- Al- Nahdayn Mountain Location within Yemen

Highest point
- Elevation: 2,360 m (7,740 ft)
- Listing: List of Yemen's mountains
- Coordinates: 15°17′51″N 44°12′41″E﻿ / ﻿15.29750°N 44.21139°E

Geography
- Location: Yemen

= Al-Nahdayn Mountain =

Mountain in Sanaa, Yemen

Al-Nahdayn Mountain is one of the mountains that overlooks the Yemeni capital Sanaa from the south and directly overlooks the presidential palace from the south as well. The mountain consists of two separate hills and is considered a medium-height mountain, as it rises about 300 meters above the surrounding area.

== Strategic importance==
The mountain and the presidential palace have been a frequent target of the Arab coalition forces throughout the years of the war that has been ongoing since 2015, after the Houthis took control of the capital Sanaa in September 2014, and it was bombed multiple times. The mountain was one of the strategic locations overlooking Sanaa during the seventy-day siege in 1967, the competition to occupy and control it was fierce between the royal forces on one hand and the republican forces defending Sanaa on the other, this is due to its closeness to the capital Sanaa and the ability of the artillery stationed there to easily select and hit its targets inside the capital. Today, the mountain is in the center of the capital and within the Al-Sabeen district, surrounded by houses and population clusters from all sides due to the great urban expansion that the capital witnessed after the September 26 Revolution in 1962. The royal forces took control of the mountain more than once at the beginning of the Battle of Al-Sabeen and launched strikes toward multiple targets inside the capital, however, Republican forces drove the royal forces from the mountain more than once, and a group of Central Security Forces was stationed on the mountain led by Major Abdulkarim Hamid, and Captain Abdulmalik al-Sayani, commander of the Al-Nahdayn site. They were able to hold it throughout the siege and repel the royal forces attacks coming from the south and southwest of the capital, thus protecting the capital from penetration from the southern side until the siege ended with the defeat of the royal forces and they were pushed away from the periphery of Sanaa and other areas and the victory of the republican side in February 1968. The seven-year civil war in northern Yemen came to a halt after the revolution and the declaration of the republic.
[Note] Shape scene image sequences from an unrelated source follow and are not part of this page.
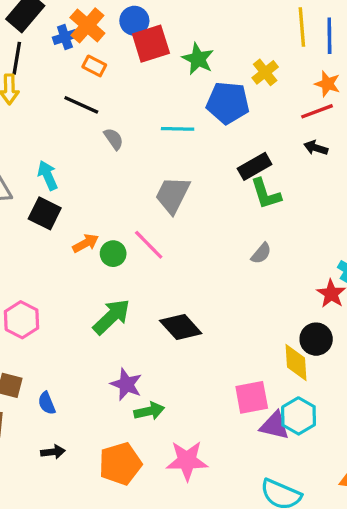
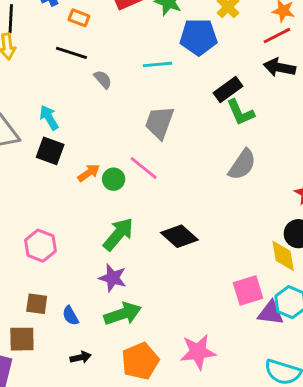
black arrow: (316, 148) -> (279, 67), size x1.5
gray semicircle: (261, 253) -> (242, 165), size x1.6
purple star: (126, 384) -> (113, 278), moved
green arrow: (149, 411) -> (123, 314), moved, size x1.4

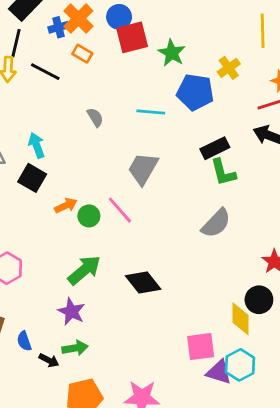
black line: (71, 53) -> (45, 72), moved
green arrow: (123, 314) -> (75, 348), size x0.7
black arrow: (81, 357) -> (49, 360), moved, turned 30

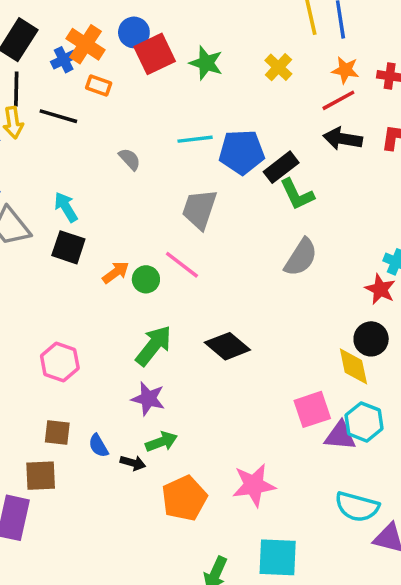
blue pentagon: (195, 92) -> (242, 152), moved

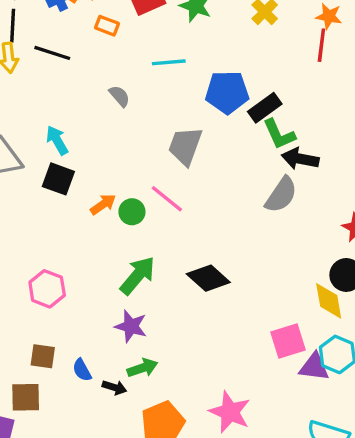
orange rectangle: (99, 86) -> (107, 26), moved
red line: (338, 100) -> (321, 45), turned -56
cyan line: (195, 139) -> (169, 62), moved
black arrow: (343, 139) -> (300, 159), moved
pink star: (254, 485) -> (230, 412), turned 30

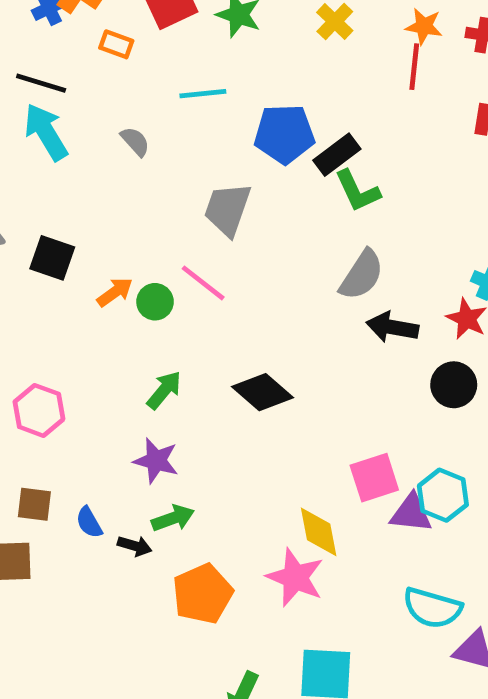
cyan arrow: (57, 140) -> (46, 132), moved, size x1.4
black arrow: (300, 159) -> (392, 327), moved
green arrow: (138, 276) -> (164, 390), size x0.7
yellow diamond: (329, 301) -> (319, 532), moved

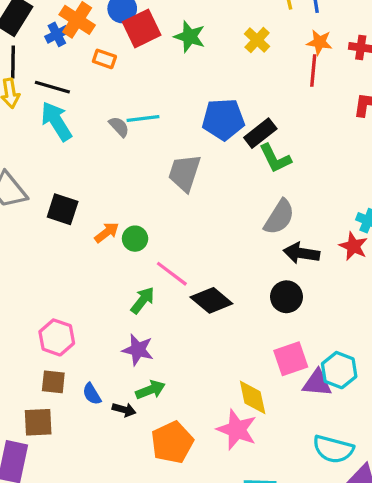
cyan line: (203, 94) -> (143, 118), moved
pink line: (203, 283) -> (172, 274), moved
black circle: (454, 385) -> (286, 297), moved
pink hexagon: (39, 410) -> (57, 337), moved

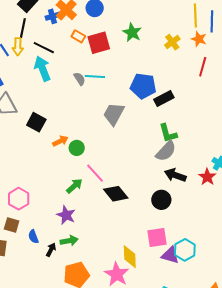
red square: (142, 28) -> (99, 43), moved
orange star: (319, 42) -> (199, 39), moved
green L-shape: (275, 158) -> (168, 133), moved
black arrow: (124, 410) -> (51, 250), turned -88

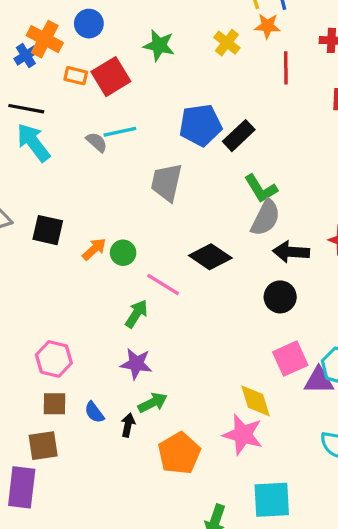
black diamond: (116, 194) -> (210, 257), moved

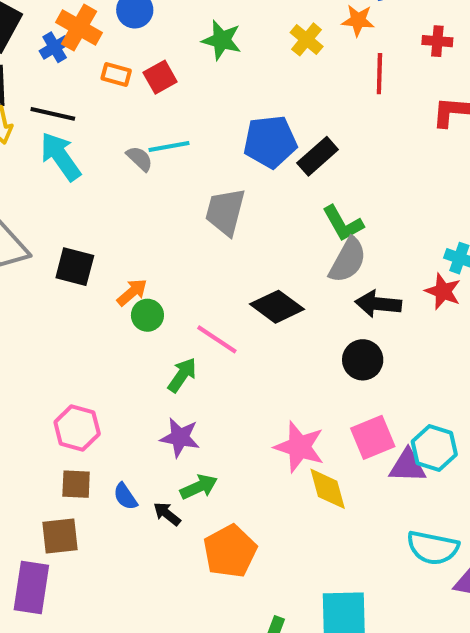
red square: (111, 77) -> (160, 77), size x0.7
green circle: (123, 253) -> (147, 315), moved
black arrow: (128, 425) -> (167, 514), turned -65
pink star: (243, 435) -> (299, 447), moved

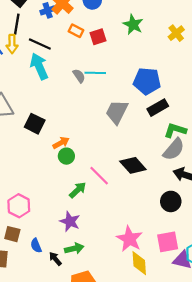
black rectangle: (318, 156) -> (158, 108), moved
green L-shape: (343, 223) -> (175, 130), turned 125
At the beginning of his reign, former president Ali Abdullah Saleh built the presidential palace, called the Presidency House, directly below the mountain, to protect the palace and the surrounding area, also a Republican Guard camp and weapons depots were stationed on the mountain. Inside the Presidency House is the Presidency House Mosque, which is also called the Al-Nahdayn Mosque after the mountain. That mosque was bombed in June 2011 during the protests against Ali Abdullah Saleh, known as the Youth Revolution (a part of the Arab Spring Revolutions). Also, there was an attempt to assassinate the president while he was attending Friday prayers at the mosque and it was known as "Al-Nahdayn Incident". The president and a large group of high-ranking officials were injured in the incident, while several attendees at the mosque were killed.